Pause philo,
de Sutter. par Laurent
La connaissance de soi est à la fois inutile et inappétissante. Qui souvent s’examine n’avance guère dans la connaissance de lui-même. Et moins on se connaît, mieux on se porte. » La quatrième de couverture de Loin de moi, le livre que Clément Rosset publia en 1999, ne laissait guère planer de doute : en tant que philosophe, son auteur ne prisait guère l’intérêt grandissant qu’une partie non négligeable de la littérature semblait prêter aux exigences narcissiques de ses contemporains. Parcourir les rayons et les tables des librairies aujourd’hui ne pourrait que nous pousser à lui donner raison : partout, ce ne sont qu’invitations à partir à la recherche de son moi perdu, à se réconcilier avec son ego, à enfin être soi. Pour Clément Rosset, de telles invitations relevaient d’une sorte de fraude : celle qui consiste à croire que notre petite personne possède la moindre importance en ce bas monde et que la philosophie, depuis le balcon où elle médite les grandes questions de la vie, pourrait nous y aider.
Il est vrai que nombreux sont les penseurs qui, à grands coups de réflexions sur l’être, le je ou le sujet, nous ont
acclimatés à l’idée que chaque individu posséderait quelque chose comme une essence propre autour de laquelle viendraient s’agglutiner les biens et les expériences, comme autant d’accessoires au chic variable. Dans l’histoire de la philosophie, la notion d’être n’a souvent servi à rien d’autre que cela : à désigner la personne capable de déchiffrer la carte métaphysique de l’être pour y trouver sa place – selon toute vraisemblance, un homme aisé et cultivé. Aux yeux de Clément Rosset, il y avait là une forme louche de complicité avec un ordre des choses ayant tout à gagner à persuader ceux qui en sont les sujets qu’ils possèdent, quelque part, une essence unique, car ce n’était qu’à cette condition qu’il pouvait lui aussi se présenter comme essentiel.
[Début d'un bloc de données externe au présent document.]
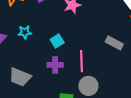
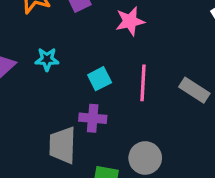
pink line: (82, 61) -> (143, 83), moved
gray trapezoid: (20, 77) -> (63, 145), moved, turned 65

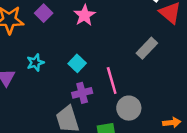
pink line: (143, 83) -> (112, 80), moved
gray rectangle: (194, 90) -> (147, 48), turned -60

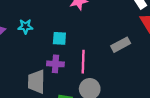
cyan square: (77, 63) -> (59, 38), turned 32

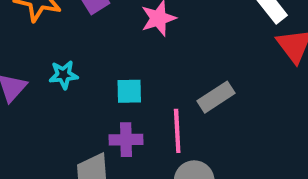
gray rectangle: (121, 45) -> (216, 97), moved

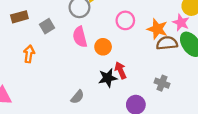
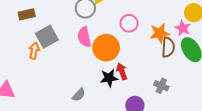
gray square: (47, 26) -> (47, 37), moved, size x1.5
orange star: (157, 29) -> (160, 33), turned -30
brown semicircle: (167, 43) -> (168, 47), turned 96
orange circle: (103, 47) -> (106, 48), size x1.6

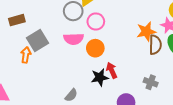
pink circle: (129, 23) -> (96, 22), moved
pink semicircle: (84, 37) -> (74, 39), turned -78
orange circle: (106, 48) -> (95, 48), size x0.7

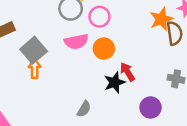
orange arrow: (26, 55) -> (35, 69), moved

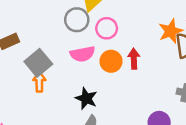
red arrow: (127, 72) -> (134, 59), moved, turned 30
black star: (114, 82) -> (86, 98), moved, turned -30

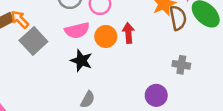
orange arrow: (39, 82) -> (20, 19), moved, turned -42
black star: (86, 98) -> (81, 61), moved

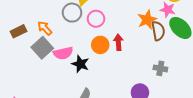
orange arrow: (20, 19) -> (45, 28), moved
pink semicircle: (77, 30) -> (63, 53), moved

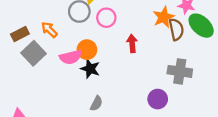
orange circle: (100, 45) -> (87, 50), moved
gray square: (42, 48) -> (34, 53), moved
gray cross: (160, 68) -> (180, 71), size x1.5

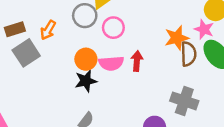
orange arrow: (49, 30) -> (48, 30), turned -114
pink semicircle: (71, 57) -> (111, 63), moved
black star: (90, 69) -> (86, 81), turned 30

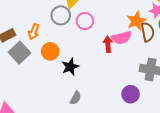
orange circle: (86, 59) -> (50, 51), moved
pink semicircle: (111, 63) -> (122, 38), moved

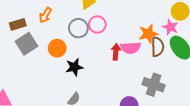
gray circle: (61, 15) -> (78, 28), moved
orange arrow: (34, 32) -> (45, 15), moved

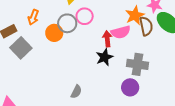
orange circle: (57, 48) -> (54, 33), moved
black star: (74, 67) -> (104, 57), moved
gray cross: (154, 85) -> (138, 64), moved

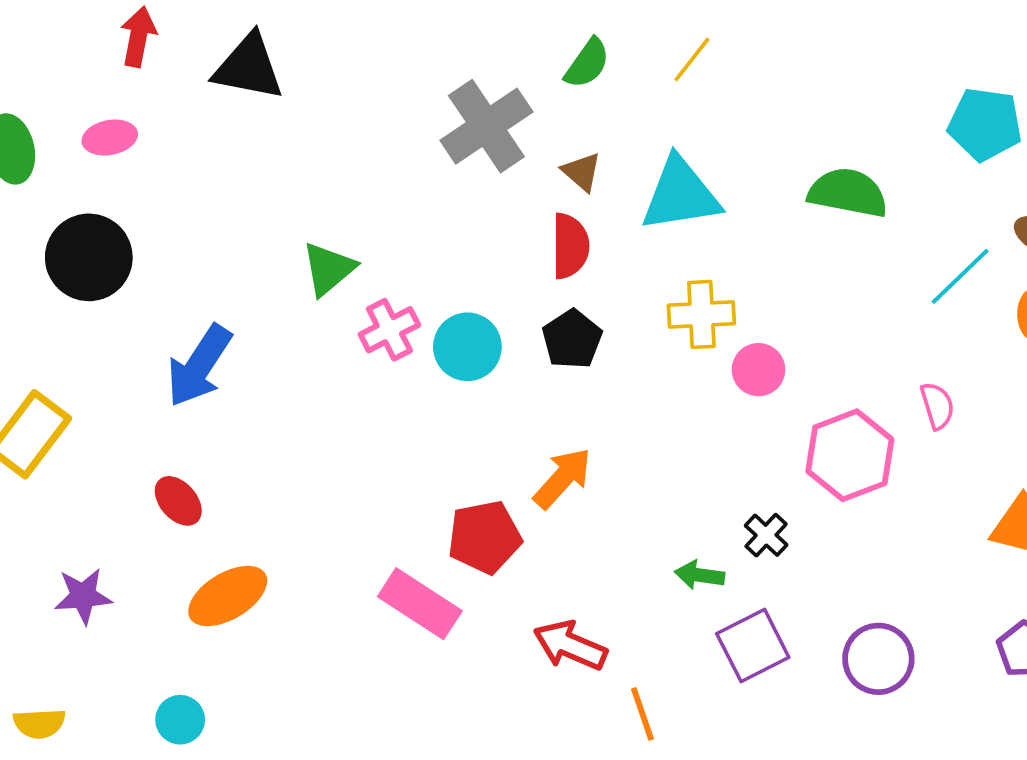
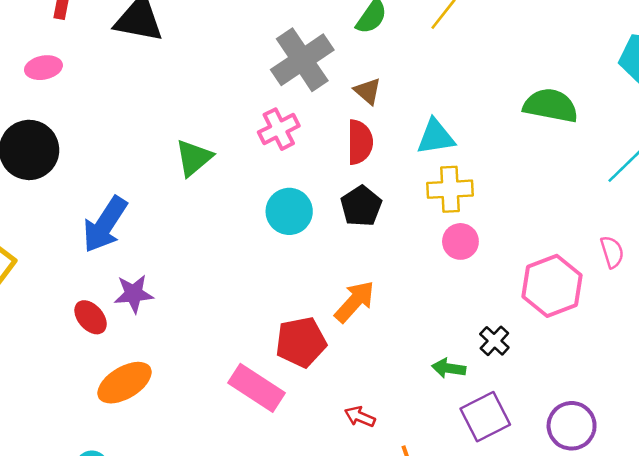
cyan triangle: (680, 195) -> (436, 137), moved, size x0.7
pink cross: (389, 330) -> (279, 129), moved
pink circle: (758, 370) -> (460, 241), moved
purple star: (83, 596) -> (134, 294), moved
red arrow: (570, 645) -> (360, 417), size x0.6

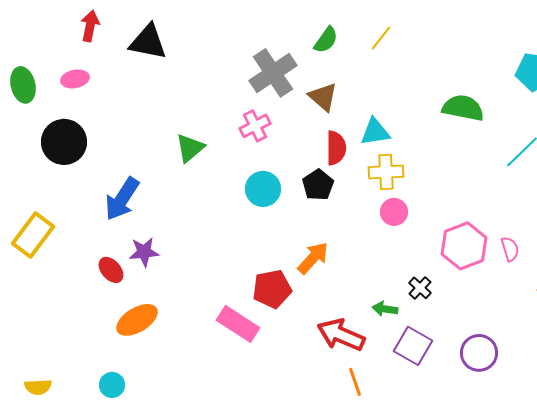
brown triangle: (368, 91) -> (323, 97), size x1.4
red semicircle: (360, 142) -> (336, 148), moved
pink semicircle: (612, 252) -> (510, 249), moved
red arrow: (360, 417) -> (341, 335), moved, size x2.0
purple square: (485, 417) -> (413, 346), turned -33

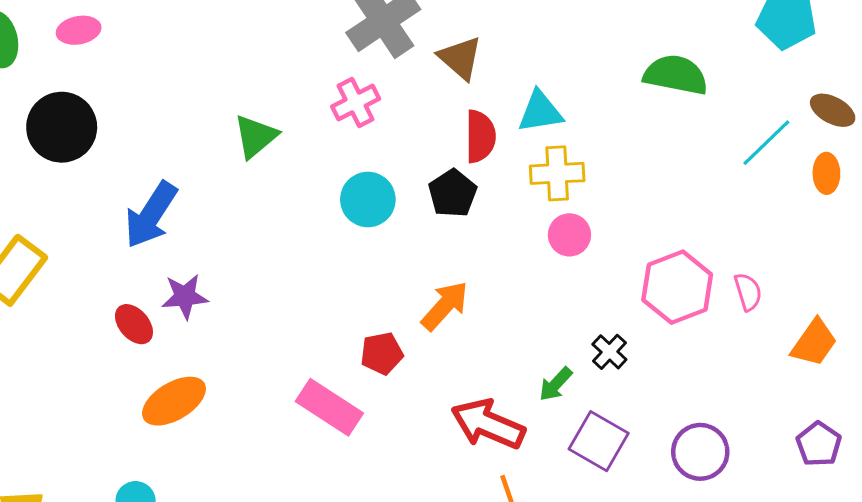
red pentagon: (272, 289) -> (382, 353), size x0.7
green arrow: (385, 309) -> (556, 384), turned -55

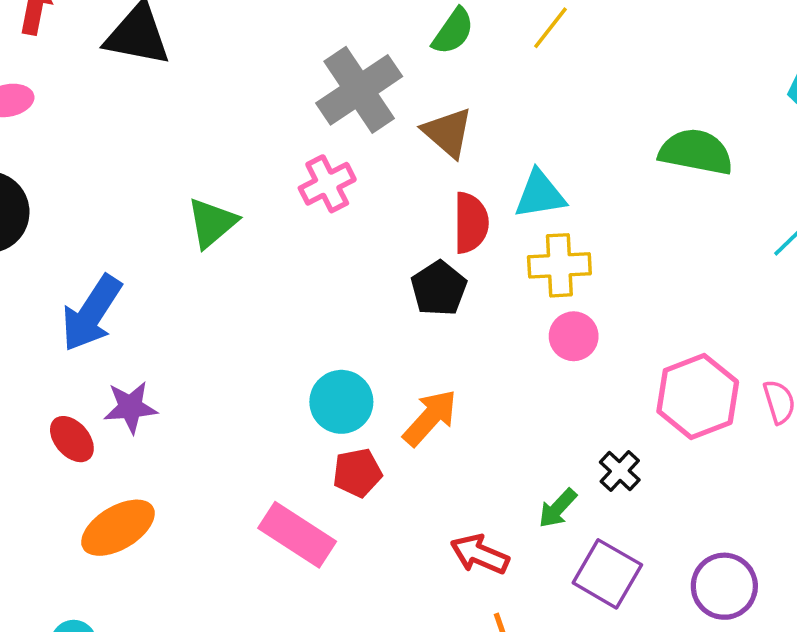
cyan circle: (368, 199) -> (341, 402), moved
red arrow: (488, 424) -> (480, 554), size x0.7

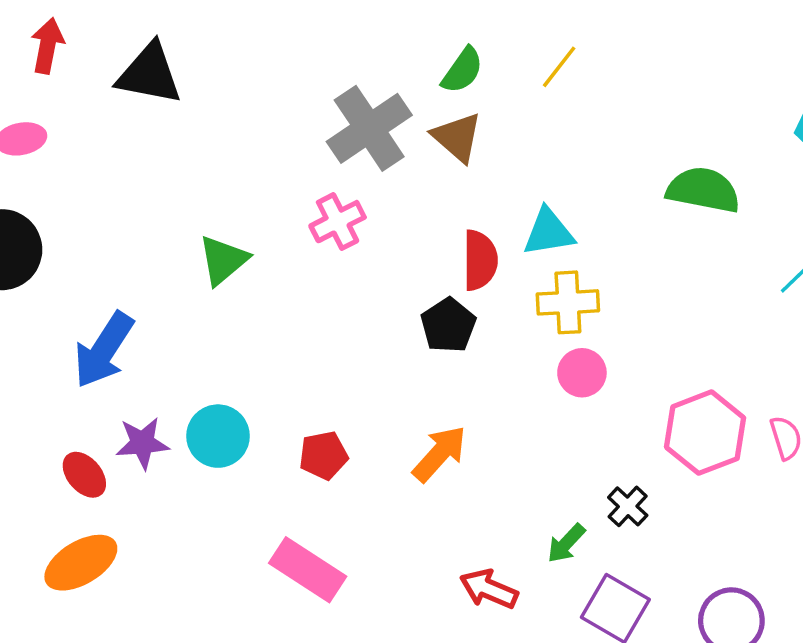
brown triangle: (448, 132) -> (457, 137), moved
cyan circle: (341, 402) -> (218, 436), moved
red pentagon: (357, 473) -> (324, 455), moved
orange ellipse: (118, 528) -> (81, 563), moved

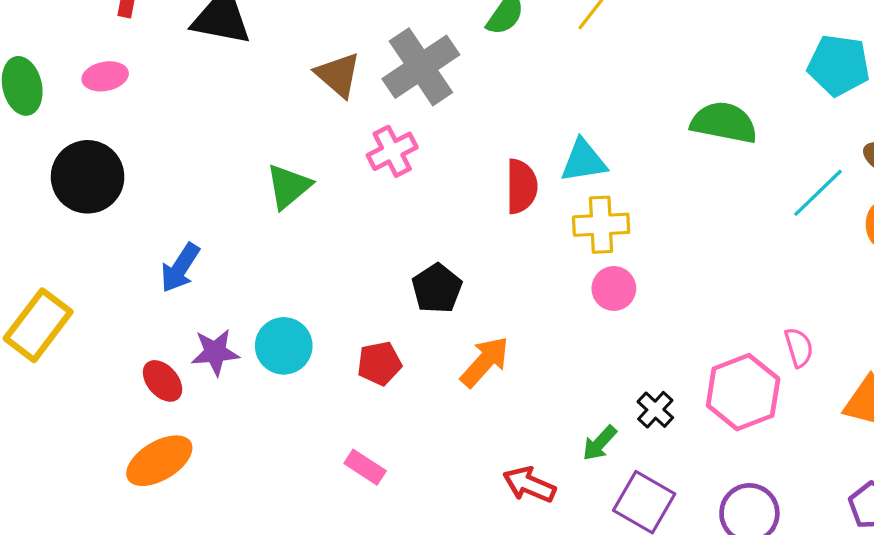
brown triangle: (457, 137) -> (338, 75), moved
black pentagon: (448, 325) -> (437, 288), moved
blue arrow: (104, 350) -> (180, 268), size x0.7
pink hexagon: (705, 433) -> (743, 392), moved
pink rectangle: (308, 570) -> (365, 467), size x0.6

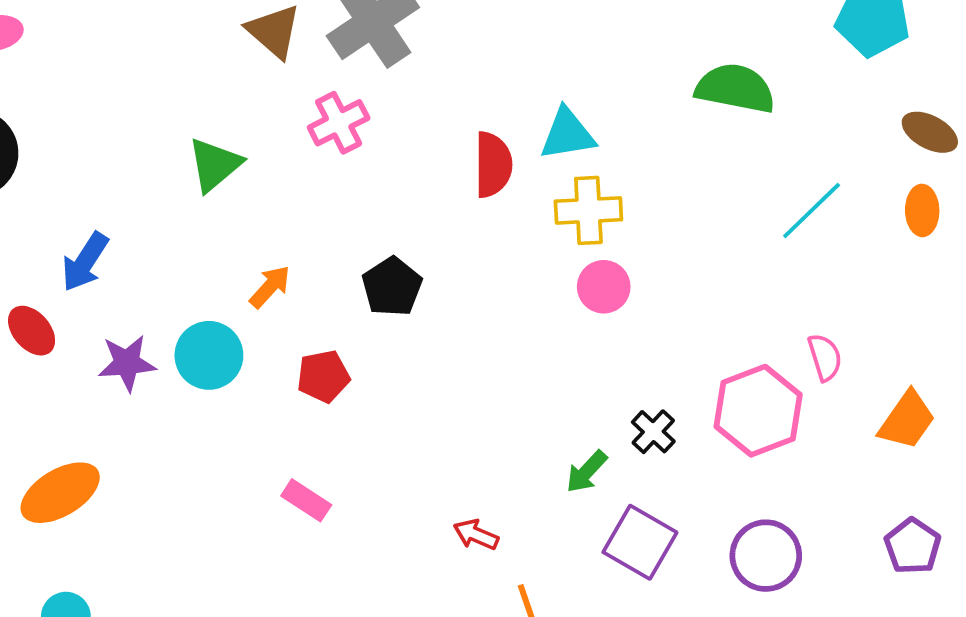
cyan line: (818, 193) -> (812, 210), moved
orange arrow: (485, 362) -> (270, 287), moved, size x0.7
red ellipse: (163, 381) -> (32, 331), moved
red arrow: (529, 485) -> (476, 535), moved, size x0.7

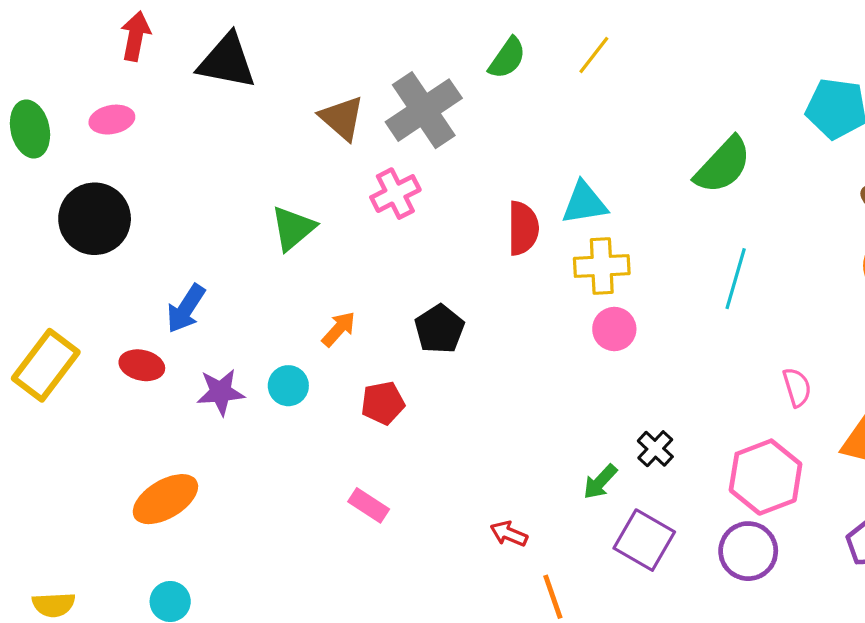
green semicircle: (735, 88) -> (723, 165), turned 122
cyan line: (812, 210) -> (736, 279), moved, turned -30
red ellipse: (32, 331) -> (142, 365), turned -36
cyan circle: (209, 355) -> (288, 386), size x0.7
pink hexagon: (758, 411) -> (766, 477), moved

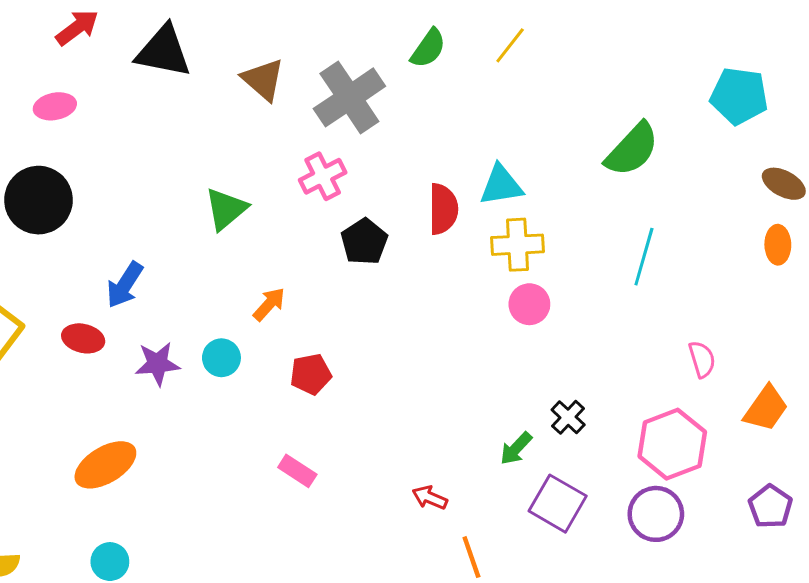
red arrow: (136, 36) -> (77, 28), turned 42
brown triangle: (342, 118) -> (263, 80), moved
black pentagon: (439, 329) -> (364, 242), moved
Sa leçon pouvait même être poussée plus loin : non seulement l’être ou le soi sont des catégories d’ordre, mais leur ressassement permanent par la littérature, qui prétend vous fournir les moyens de vous réconcilier avec le vôtre, n’a pas d’autre objectif qu’une forme de domestication.
Cette domestication, c’est celle qui se trouve mise en oeuvre quand une instance se croit en droit de vous dire votre vérité pour pouvoir ensuite en déduire toute une série d’exigences de comportement – car qu’est-ce qu’être, sinon être beau, fort, riche et bien portant ? Qu’est-ce qu’être, si ce n’est être comme il faut ? Inappétissant, en effet.